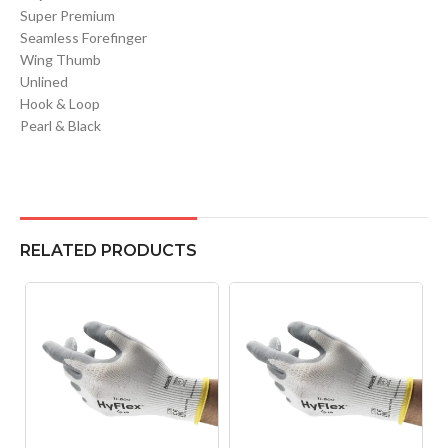
Super Premium
Seamless Forefinger
Wing Thumb
Unlined
Hook & Loop
Pearl & Black
RELATED PRODUCTS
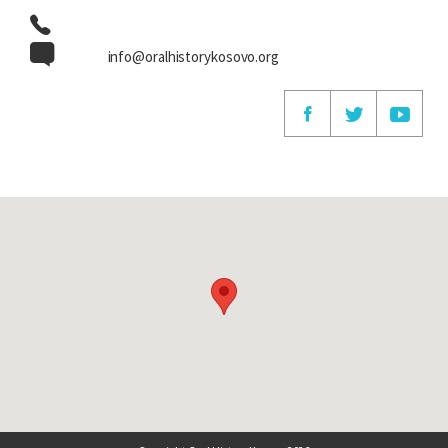
info@oralhistorykosovo.org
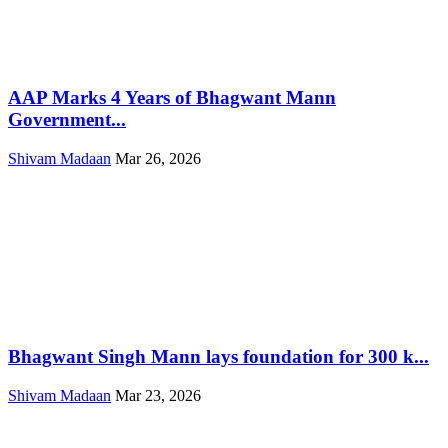
AAP Marks 4 Years of Bhagwant Mann
Government...
Shivam Madaan
Mar 26, 2026
Bhagwant Singh Mann lays foundation for 300 k...
Shivam Madaan
Mar 23, 2026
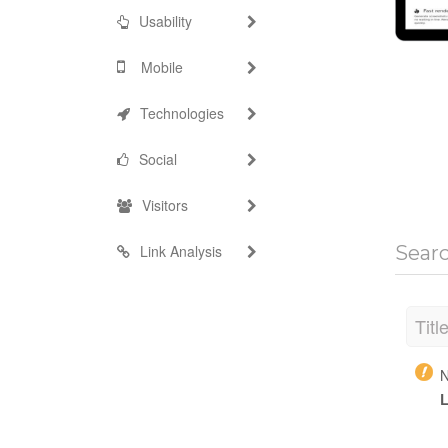
Usability
Mobile
Technologies
Social
Visitors
Link Analysis
Sear
Titl
N
L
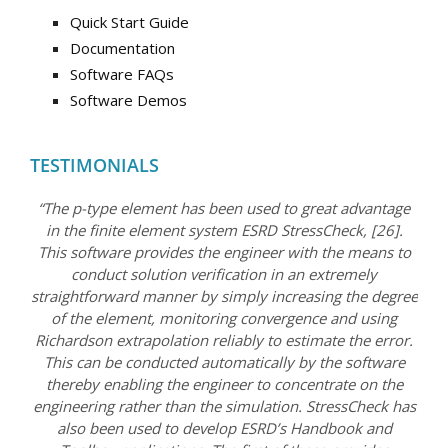
Quick Start Guide
Documentation
Software FAQs
Software Demos
TESTIMONIALS
“The p-type element has been used to great advantage
in the finite element system ESRD StressCheck, [26].
This software provides the engineer with the means to
conduct solution verification in an extremely
straightforward manner by simply increasing the degree
of the element, monitoring convergence and using
Richardson extrapolation reliably to estimate the error.
This can be conducted automatically by the software
thereby enabling the engineer to concentrate on the
engineering rather than the simulation. StressCheck has
also been used to develop ESRD’s Handbook and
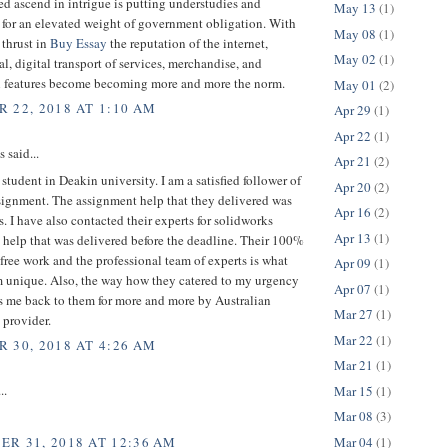
ed ascend in intrigue is putting understudies and
May 13
(1)
 for an elevated weight of government obligation. With
May 08
(1)
 thrust in
Buy Essay
the reputation of the internet,
May 02
(1)
al, digital transport of services, merchandise, and
l features become becoming more and more the norm.
May 01
(2)
 22, 2018 AT 1:10 AM
Apr 29
(1)
Apr 22
(1)
said...
Apr 21
(2)
 student in Deakin university. I am a satisfied follower of
Apr 20
(2)
ignment. The assignment help that they delivered was
Apr 16
(2)
ss. I have also contacted their experts for solidworks
Apr 13
(1)
help that was delivered before the deadline. Their 100%
free work and the professional team of experts is what
Apr 09
(1)
 unique. Also, the way how they catered to my urgency
Apr 07
(1)
s me back to them for more and more by Australian
Mar 27
(1)
 provider.
Mar 22
(1)
 30, 2018 AT 4:26 AM
Mar 21
(1)
..
Mar 15
(1)
Mar 08
(3)
Mar 04
(1)
R 31, 2018 AT 12:36 AM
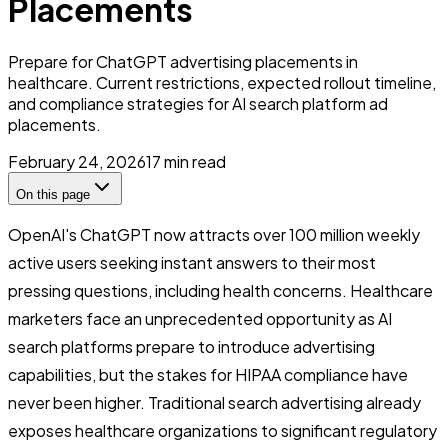
Placements
Prepare for ChatGPT advertising placements in
healthcare. Current restrictions, expected rollout timeline,
and compliance strategies for AI search platform ad
placements.
February 24, 2026
17
min read
On this page
OpenAI's ChatGPT now attracts over 100 million weekly
active users seeking instant answers to their most
pressing questions, including health concerns. Healthcare
marketers face an unprecedented opportunity as AI
search platforms prepare to introduce advertising
capabilities, but the stakes for HIPAA compliance have
never been higher. Traditional search advertising already
exposes healthcare organizations to significant regulatory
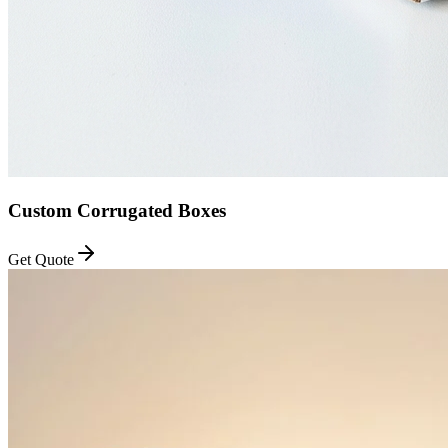
Custom Corrugated Boxes
Get Quote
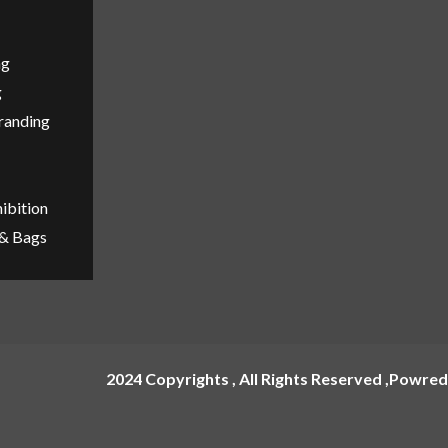
ng
g
Branding
ibition
 & Bags
2024 Copyrights , All Rights Reserved ,Powred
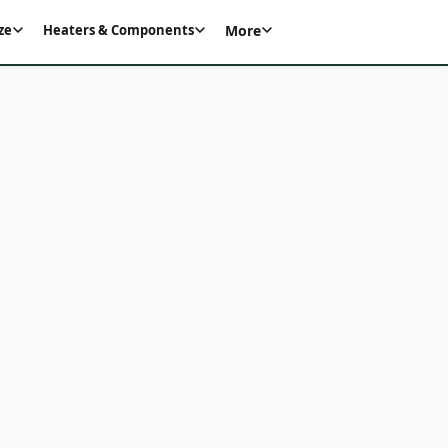
More
ze
Heaters & Components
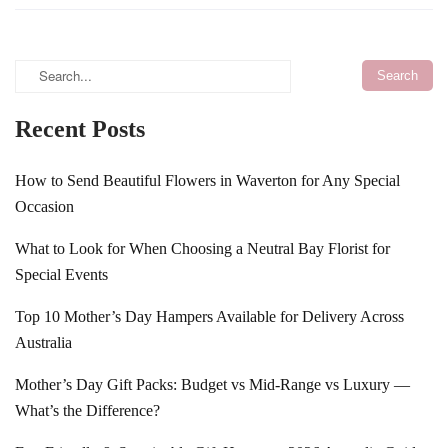
Recent Posts
How to Send Beautiful Flowers in Waverton for Any Special
Occasion
What to Look for When Choosing a Neutral Bay Florist for
Special Events
Top 10 Mother’s Day Hampers Available for Delivery Across
Australia
Mother’s Day Gift Packs: Budget vs Mid-Range vs Luxury —
What’s the Difference?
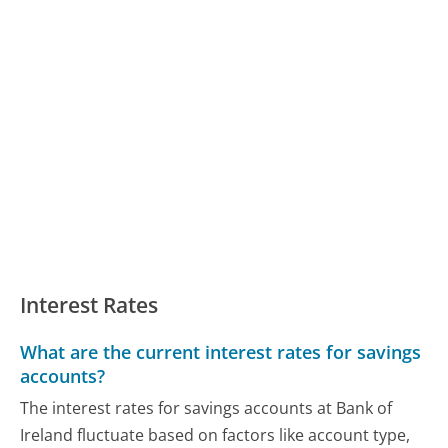
Interest Rates
What are the current interest rates for savings
accounts?
The interest rates for savings accounts at Bank of
Ireland fluctuate based on factors like account type,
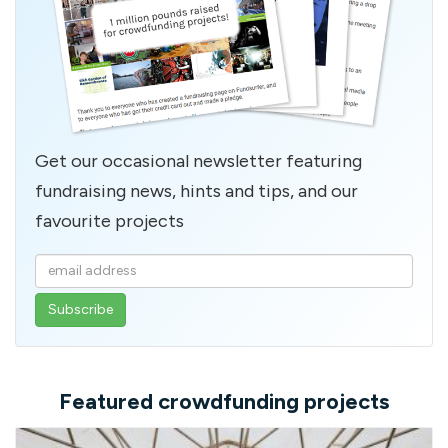
Get our occasional newsletter featuring
fundraising news, hints and tips, and our
favourite projects
Enter
your
email
address
Featured crowdfunding projects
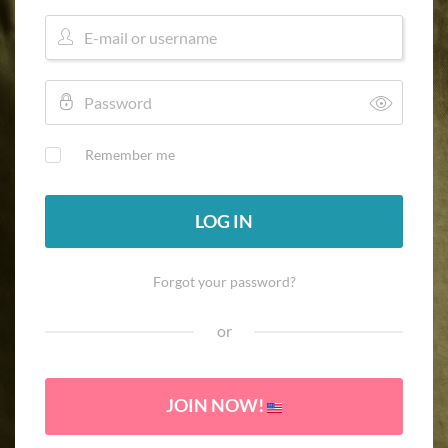
Remember me
LOG IN
Forgot your password?
or
JOIN NOW!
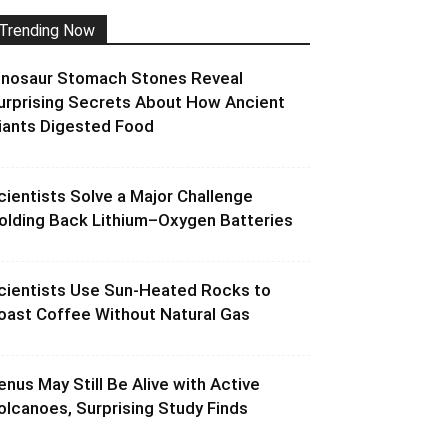
Trending Now
inosaur Stomach Stones Reveal
urprising Secrets About How Ancient
iants Digested Food
cientists Solve a Major Challenge
olding Back Lithium–Oxygen Batteries
cientists Use Sun-Heated Rocks to
oast Coffee Without Natural Gas
enus May Still Be Alive with Active
olcanoes, Surprising Study Finds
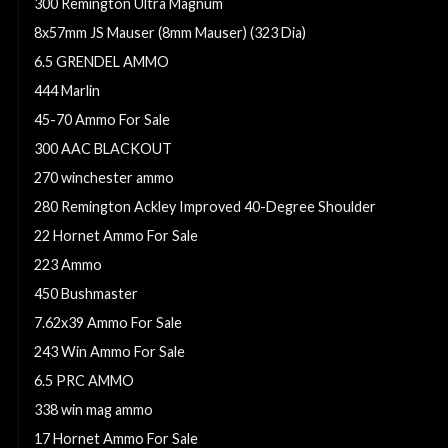
300 Remington Ultra Magnum
8x57mm JS Mauser (8mm Mauser) (323 Dia)
6.5 GRENDEL AMMO
444 Marlin
45-70 Ammo For Sale
300 AAC BLACKOUT
270 winchester ammo
280 Remington Ackley Improved 40-Degree Shoulder
22 Hornet Ammo For Sale
223 Ammo
450 Bushmaster
7.62x39 Ammo For Sale
243 Win Ammo For Sale
6.5 PRC AMMO
338 win mag ammo
17 Hornet Ammo For Sale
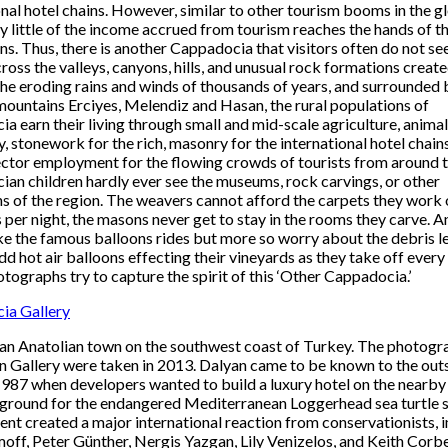
onal hotel chains. However, similar to other tourism booms in the g
ry little of the income accrued from tourism reaches the hands of th
ns. Thus, there is another Cappadocia that visitors often do not se
ross the valleys, canyons, hills, and unusual rock formations create
 the eroding rains and winds of thousands of years, and surrounded 
mountains Erciyes, Melendiz and Hasan, the rural populations of
a earn their living through small and mid-scale agriculture, animal
, stonework for the rich, masonry for the international hotel chain
ector employment for the flowing crowds of tourists from around t
an children hardly ever see the museums, rock carvings, or other
ns of the region. The weavers cannot afford the carpets they work 
 per night, the masons never get to stay in the rooms they carve. A
ke the famous balloons rides but more so worry about the debris l
dd hot air balloons effecting their vineyards as they take off every
tographs try to capture the spirit of this ‘Other Cappadocia.’
ia Gallery
 an Anatolian town on the southwest coast of Turkey. The photogr
n Gallery were taken in 2013. Dalyan came to be known to the out
1987 when developers wanted to build a luxury hotel on the nearby
ground for the endangered Mediterranean Loggerhead sea turtle s
dent created a major international reaction from conservationists, 
off, Peter Günther, Nergis Yazgan, Lily Venizelos, and Keith Corbet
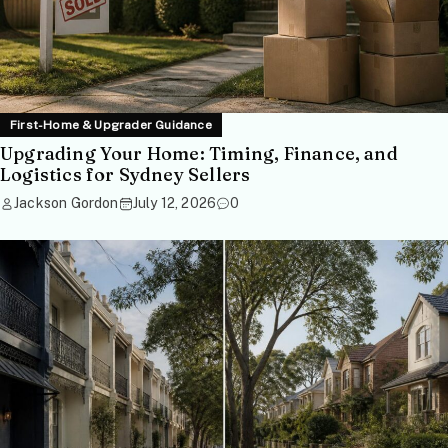
First-Home & Upgrader Guidance
Upgrading Your Home: Timing, Finance, and
Logistics for Sydney Sellers
Jackson Gordon
July 12, 2026
0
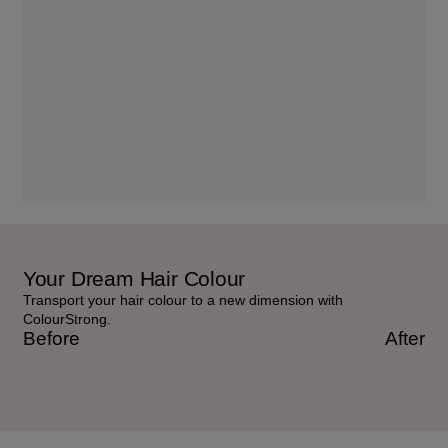
Your Dream Hair Colour
Transport your hair colour to a new dimension with
ColourStrong.
Before
After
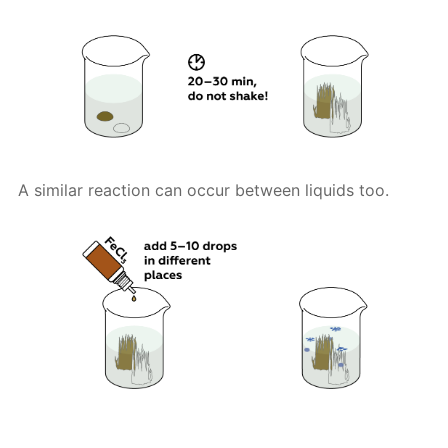
A similar reaction can occur between liquids too.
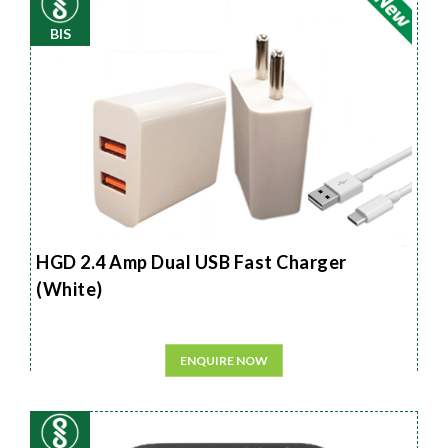
BIS
HGD 2.4 Amp Dual USB Fast Charger
(White)
ENQUIRE NOW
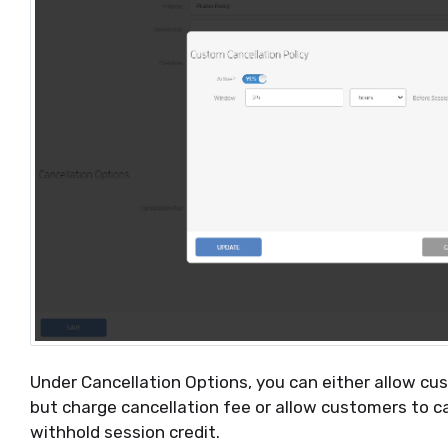
Under Cancellation Options, you can either allow cu
but charge cancellation fee or allow customers to c
withhold session credit.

============================================================

### What you are asked to do
Within the listing above, say how many lines contain the string "tourism". Reply with the number only.

### Exercise response
2